# Solving the k-combinations problem in Scala

More often than not there are many different ways to solve a particular task. I found this trait present when coding up a solution to the k-combinations (N-choose-k) problem. A combination is the action of selecting a set amount of elements from a larger group, where order is not considered (dissimilar to a permutation). An example of a combination is in the cards you are dealt in a poker-hand, out of the possible 52 cards you are drawn 5 (52 choose 5). We are able to calculate the unique hand offerings in many different ways, allowing us to predict how likely it is for an individual card to be dealt. In this post I will be showing examples solving the 10 choose 2 problem.

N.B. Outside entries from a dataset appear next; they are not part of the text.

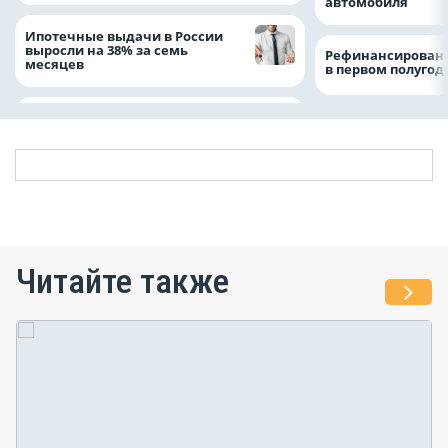
автомобиля
Ипотечные выдачи в России
выросли на 38% за семь
Рефинансировани
месяцев
в первом полугоди
Читайте также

The first implementation uses a brute-force approach, generating all the pair-combinations and then returning the total length. This is the most naive solution, however, it is a good example of how useful Scala’s ranges and for-expressions are.

The second example I developed uses recursion, by identifying the simple observation that there are only two possible outcomes when you choose k elements from N items. Either, you choose a particular element or your do not, with this simple assertion you are able to code a succinct recursive algorithm.

The final example uses an implicit class which provides Ints with the ability to call the method in the typical fashion we express it (52 choose 5). I was able to use Scala’s foldLeft to define the factorial calculation without the typical use of recursion, which I found very interesting. Using this private method I was able to write the ‘choose’ method based on the well known mathematical equation. Finally, I also provided access to the factorial calculation by way of the ‘!’ method. There is no real requirement for this in the described example but highlights well Scala’s flexiable method naming capabilities.

To check that all these examples returned the same result I used the basic observation that a Set of all the results will not include duplicates, so the size must equal one.